====== Working data

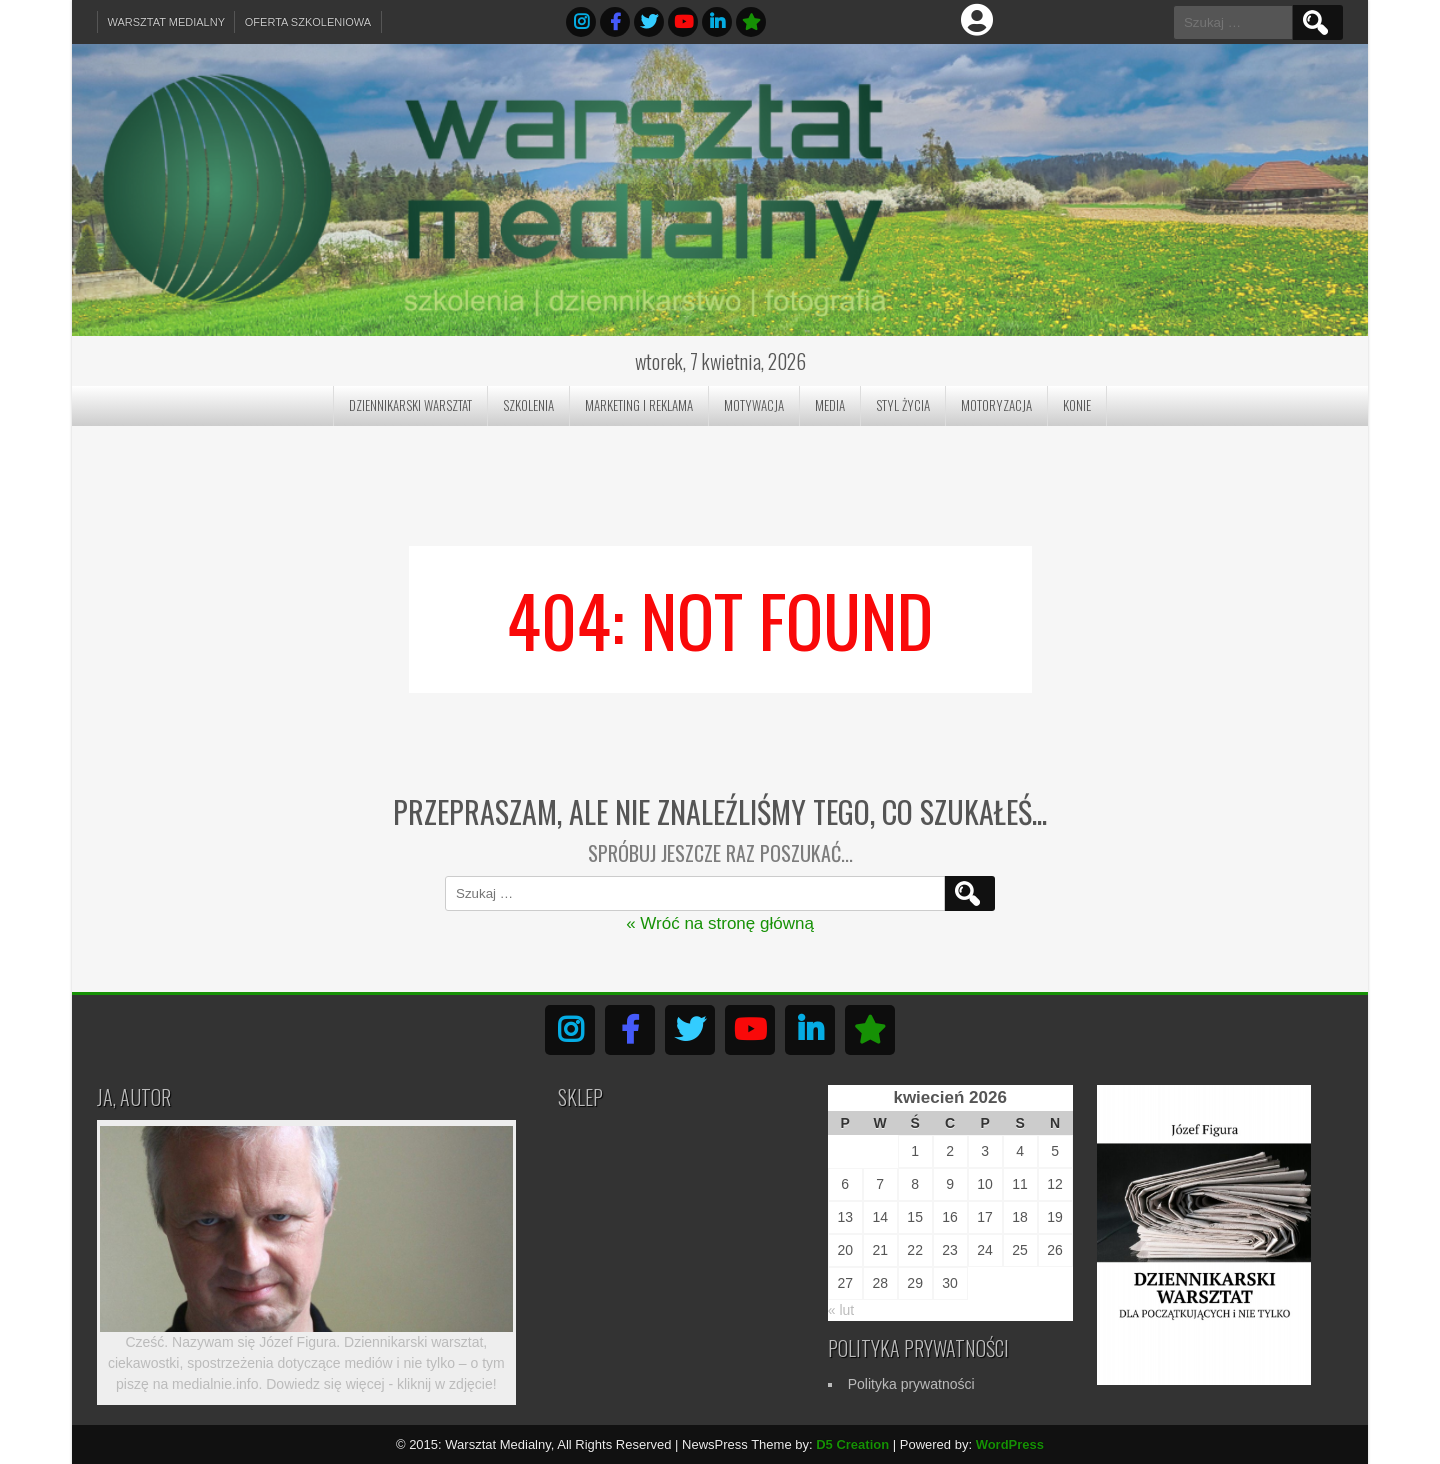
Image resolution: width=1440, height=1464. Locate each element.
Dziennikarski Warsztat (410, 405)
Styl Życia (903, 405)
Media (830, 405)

============
====== Working data

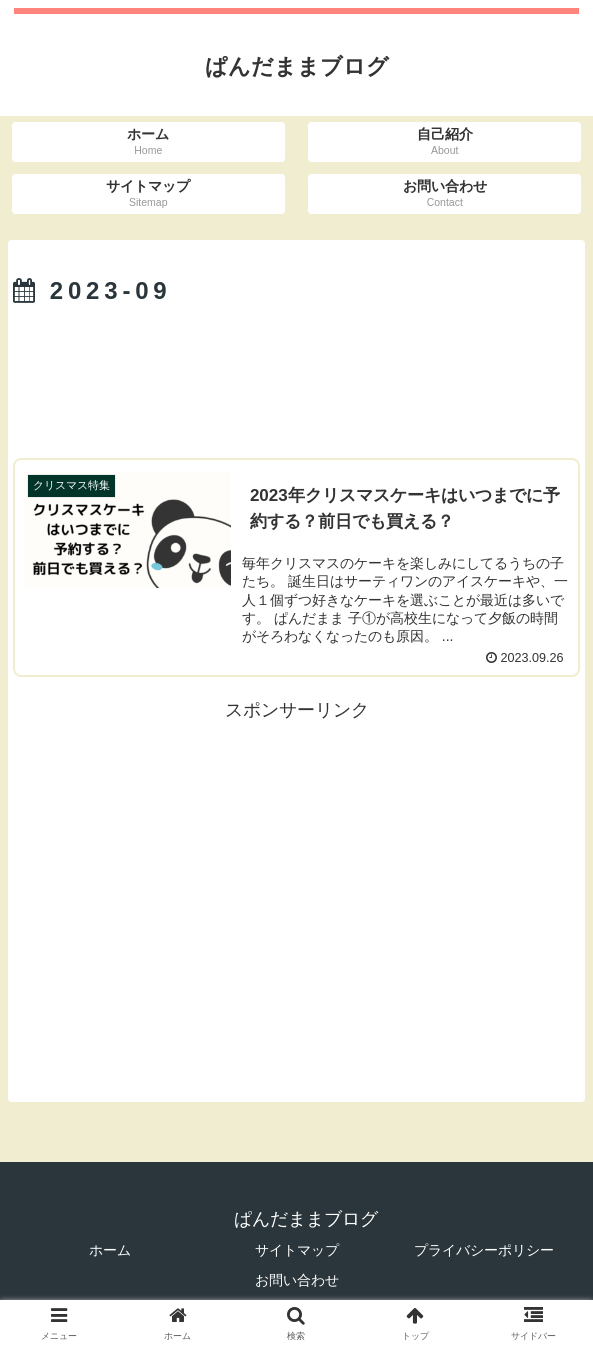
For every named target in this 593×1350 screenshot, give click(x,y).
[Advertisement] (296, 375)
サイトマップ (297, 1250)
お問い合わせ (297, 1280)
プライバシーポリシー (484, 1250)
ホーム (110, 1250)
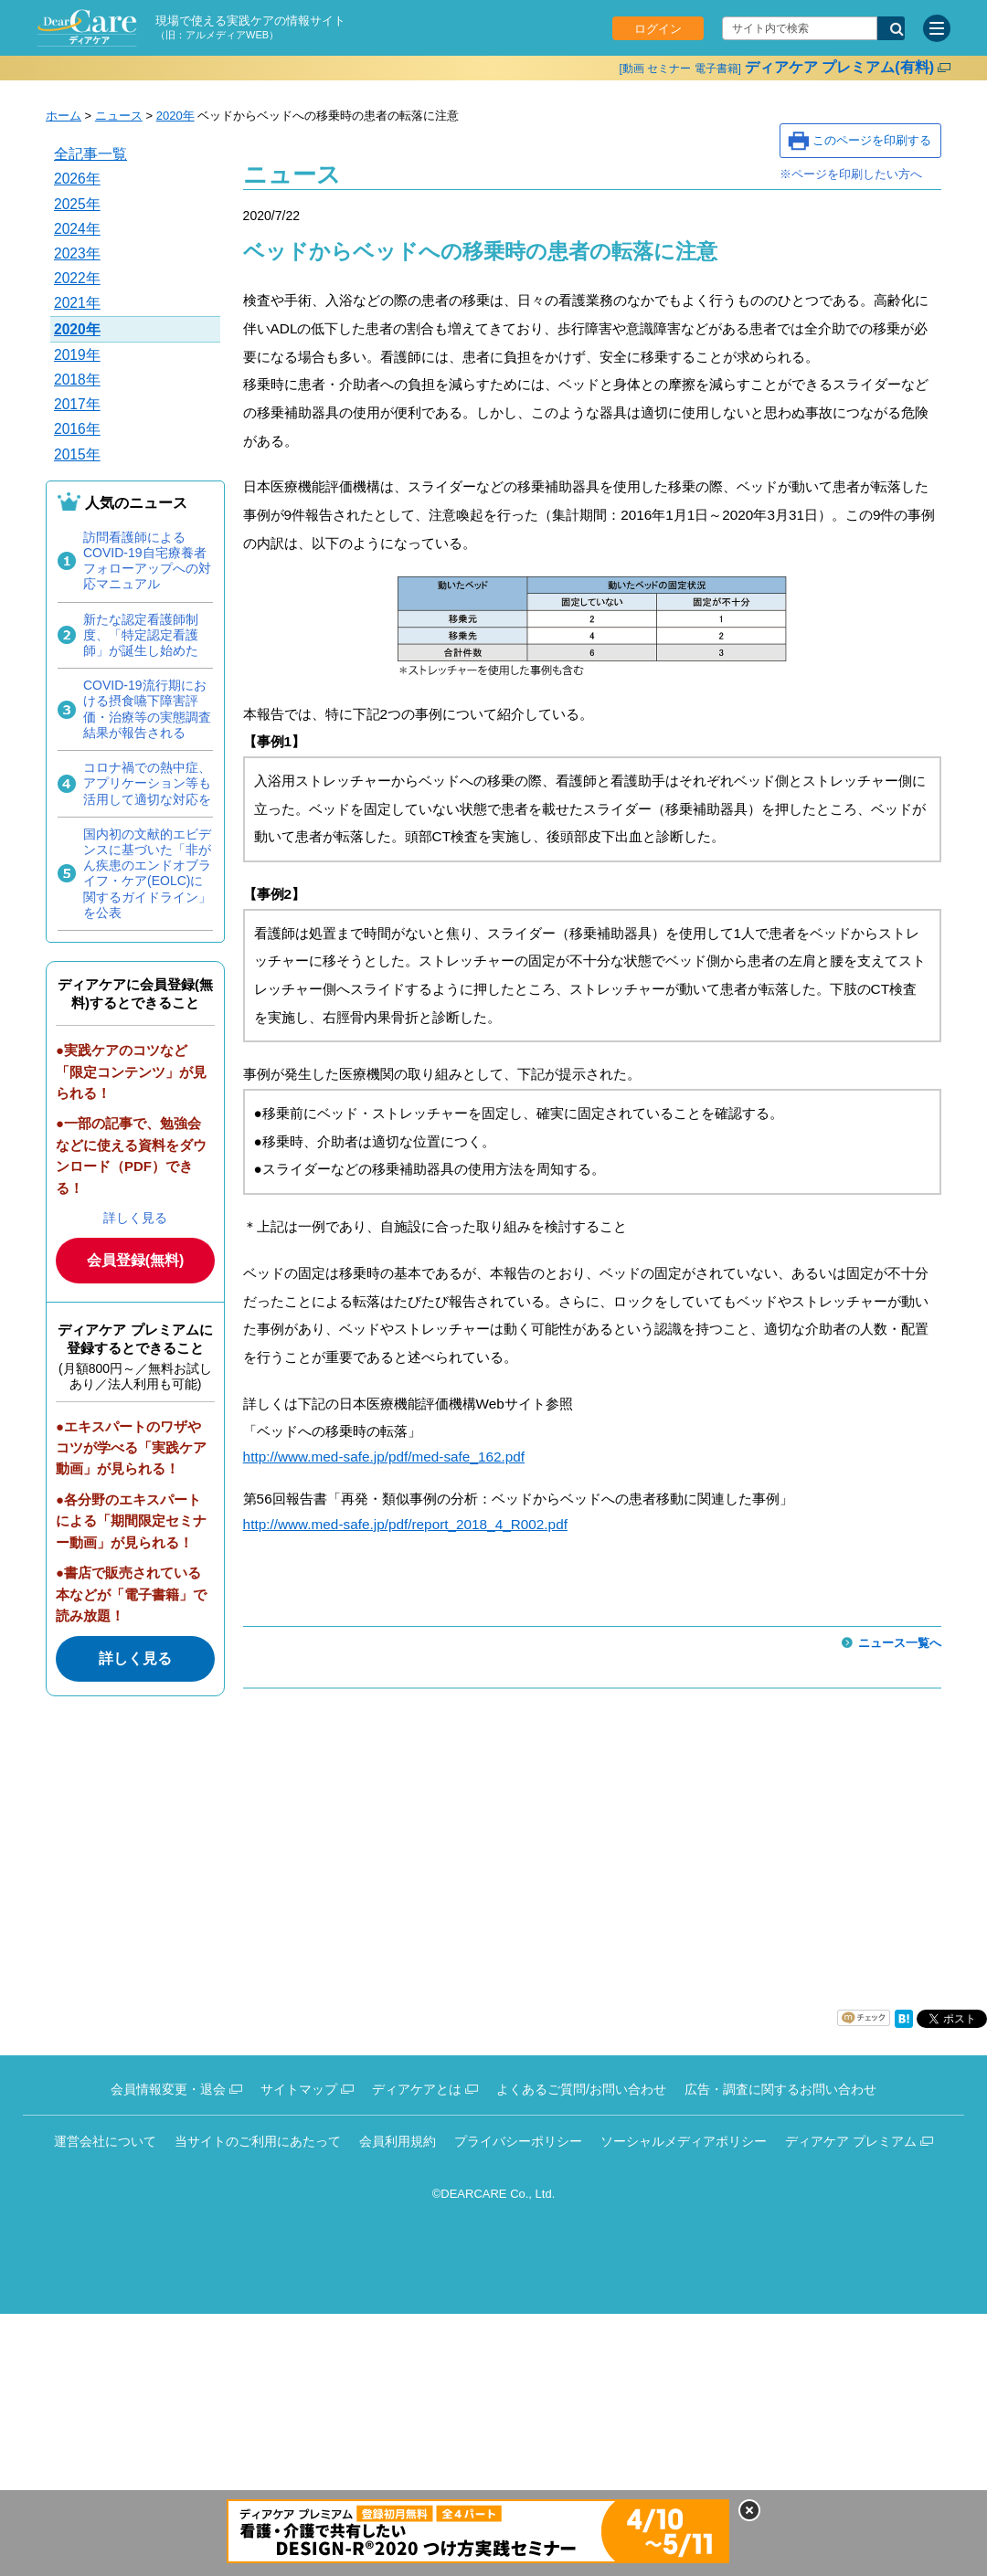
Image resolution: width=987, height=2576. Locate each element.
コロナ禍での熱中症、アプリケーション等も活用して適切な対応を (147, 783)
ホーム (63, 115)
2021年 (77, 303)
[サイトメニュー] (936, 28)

============

▶ Aim of the exercise: Transcribe each line of the data above, unaltered, from the one where "Image resolution: width=1440, height=1464." appears to the one where "Media (830, 405)" appears, inclusive of both.

▶ Result below:
Image resolution: width=1440, height=1464. Locate each element.
Dziennikarski Warsztat (410, 405)
Styl Życia (903, 405)
Media (830, 405)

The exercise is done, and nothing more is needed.